* _EXERCISE_
Return every line of the entries that includes the word "posti".
========================
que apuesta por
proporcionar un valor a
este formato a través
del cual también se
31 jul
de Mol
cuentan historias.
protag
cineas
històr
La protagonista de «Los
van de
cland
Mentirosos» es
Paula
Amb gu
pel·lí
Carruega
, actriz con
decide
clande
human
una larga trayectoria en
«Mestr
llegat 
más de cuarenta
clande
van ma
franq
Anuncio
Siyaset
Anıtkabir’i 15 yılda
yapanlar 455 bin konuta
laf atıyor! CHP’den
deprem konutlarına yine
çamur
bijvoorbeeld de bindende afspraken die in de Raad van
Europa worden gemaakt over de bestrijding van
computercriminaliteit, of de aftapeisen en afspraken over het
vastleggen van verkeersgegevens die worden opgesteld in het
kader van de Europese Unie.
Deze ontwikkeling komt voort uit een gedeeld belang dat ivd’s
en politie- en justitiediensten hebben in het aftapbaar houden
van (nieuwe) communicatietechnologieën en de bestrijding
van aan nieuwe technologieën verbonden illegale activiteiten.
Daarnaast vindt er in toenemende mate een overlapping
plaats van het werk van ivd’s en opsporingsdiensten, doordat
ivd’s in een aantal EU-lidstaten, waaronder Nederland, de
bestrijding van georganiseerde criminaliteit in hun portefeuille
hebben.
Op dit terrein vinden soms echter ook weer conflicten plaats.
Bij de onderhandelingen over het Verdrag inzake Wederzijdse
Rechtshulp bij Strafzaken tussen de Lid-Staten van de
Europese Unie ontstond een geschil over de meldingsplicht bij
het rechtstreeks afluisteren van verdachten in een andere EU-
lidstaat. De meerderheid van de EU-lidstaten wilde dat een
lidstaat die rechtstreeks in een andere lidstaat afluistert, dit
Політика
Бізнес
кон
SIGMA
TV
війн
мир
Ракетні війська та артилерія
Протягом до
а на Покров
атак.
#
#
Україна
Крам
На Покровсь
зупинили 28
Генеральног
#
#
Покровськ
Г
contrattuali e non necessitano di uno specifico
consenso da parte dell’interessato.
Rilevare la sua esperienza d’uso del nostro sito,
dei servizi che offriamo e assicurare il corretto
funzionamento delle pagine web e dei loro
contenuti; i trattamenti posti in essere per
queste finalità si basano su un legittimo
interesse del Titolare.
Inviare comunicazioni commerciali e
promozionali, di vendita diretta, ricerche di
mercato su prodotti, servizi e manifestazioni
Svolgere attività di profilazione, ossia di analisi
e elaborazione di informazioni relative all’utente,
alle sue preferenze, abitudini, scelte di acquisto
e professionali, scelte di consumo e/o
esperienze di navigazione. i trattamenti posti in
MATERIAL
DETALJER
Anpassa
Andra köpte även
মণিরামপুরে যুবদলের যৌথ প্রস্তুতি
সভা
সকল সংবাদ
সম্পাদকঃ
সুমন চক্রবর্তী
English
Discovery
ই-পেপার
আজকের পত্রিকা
========================
* _WRITTEN SOLUTION_
contenuti; i trattamenti posti in essere per
esperienze di navigazione. i trattamenti posti in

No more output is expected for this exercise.